Keywords: Epidermal growth factor receptor, Mutation, Adenocarcinoma of lung, Neoplasm metastasis, Non-small cell lung carcinoma, Prognosis
Introduction
Approximately 80% of primary lung cancers are classified as non-small cell lung cancer (NSCLC), and approximately two thirds of NSCLC patients present with locally advanced or advanced disease that is not amenable to curative surgery [1]. In Korea, although lung cancer incidence rates are gradually declining in men and increasing in women, lung cancer constitutes the leading cause of cancer deaths in both groups [2].
With the change of lung cancer epidemiology, the frequency of non-squamous histology, especially adenocarcinoma of the lung, is steadily increasing [3-5]. Non-squamous NSCLC has a differentiated disease entity than squamous cell lung cancer in terms of a common etiology of carcinogenesis and the frequent association with activation of genetic alterations that can become specific therapeutic targets for recently developed innovative agents [4,6,7]. The discovery of epidermal growth factor receptor (EGFR) somatic mutations in the tyrosine kinase domain contributed to the paradigm shift of therapeutic strategies in non-squamous NSCLC owing to the unique biological responsiveness and characteristics of these tumors [6,8].

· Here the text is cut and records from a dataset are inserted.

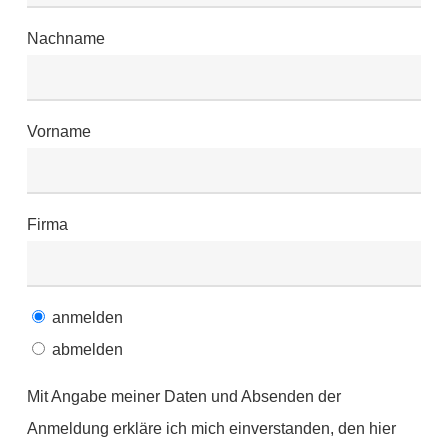
Nachname
Vorname
Firma
anmelden
abmelden
Mit Angabe meiner Daten und Absenden der
Anmeldung erkläre ich mich einverstanden, den hier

Although there are diverse known prognostic factors affecting overall survival (OS) in advanced NSCLC, there are conflicting results among studies, and it remains uncertain which parameters definitively influence the overall outcomes [7,9-14]. In the present study, we hypothesized that the examination of clinical features of long-term survivors in advanced non-squamous NSCLC would provide a more curative approach to enhance patient prognosis, despite the dismal oncologic outcomes in the majority of patients with metastatic diseases. The prognostic importance of whole-body metastatic extent in advanced NSCLC remains uncertain, and we wished to clarify the impact of pretreatment whole-body metastatic extent on survival outcome relative to other known significant elements in advanced non-squamous NSCLC.
Materials and Methods
1. Patient population
Between March 2005 and February 2011, 112 eligible patients were enrolled for inclusion in this retrospective study. The inclusion criteria were as follows: patients with newly confirmed stage IV non-squamous NSCLC as determined by the 7th American Joint Committee on Cancer classification system; patients who were evaluated for EGFR mutation status 18-21 from tumor specimens prior to treatment; and patients with available pretreatment whole-body imaging studies for the assessment of metastatic regions. We obtained approval from the Institutional Review Board of Catholic Medical Center ethics committee for this retrospective study. Performance status (PS) based on the Eastern Cooperative Oncology Group (ECOG) PS scale and smoking history were routinely examined and recorded in electronic medical charts.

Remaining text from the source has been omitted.